■ **MATERIAL SHOWN**:
== Segment start ==

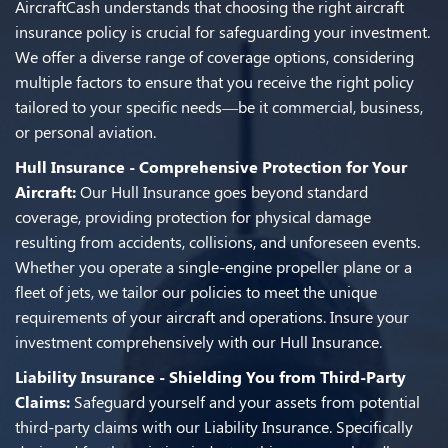
AircraftCash understands that choosing the right aircraft
insurance policy is crucial for safeguarding your investment.
We offer a diverse range of coverage options, considering
multiple factors to ensure that you receive the right policy
tailored to your specific needs—be it commercial, business,
or personal aviation.
Hull Insurance - Comprehensive Protection for Your
Aircraft:
Our Hull Insurance goes beyond standard
coverage, providing protection for physical damage
resulting from accidents, collisions, and unforeseen events.
Whether you operate a single-engine propeller plane or a
fleet of jets, we tailor our policies to meet the unique
requirements of your aircraft and operations. Insure your
investment comprehensively with our Hull Insurance.
Liability Insurance - Shielding You from Third-Party
Claims:
Safeguard yourself and your assets from potential
third-party claims with our Liability Insurance. Specifically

== Segment end ==

Leaving aside the images, write out every entry above exactly.

AircraftCash understands that choosing the right aircraft
insurance policy is crucial for safeguarding your investment.
We offer a diverse range of coverage options, considering
multiple factors to ensure that you receive the right policy
tailored to your specific needs—be it commercial, business,
or personal aviation.
Hull Insurance - Comprehensive Protection for Your
Aircraft:
Our Hull Insurance goes beyond standard
coverage, providing protection for physical damage
resulting from accidents, collisions, and unforeseen events.
Whether you operate a single-engine propeller plane or a
fleet of jets, we tailor our policies to meet the unique
requirements of your aircraft and operations. Insure your
investment comprehensively with our Hull Insurance.
Liability Insurance - Shielding You from Third-Party
Claims:
Safeguard yourself and your assets from potential
third-party claims with our Liability Insurance. Specifically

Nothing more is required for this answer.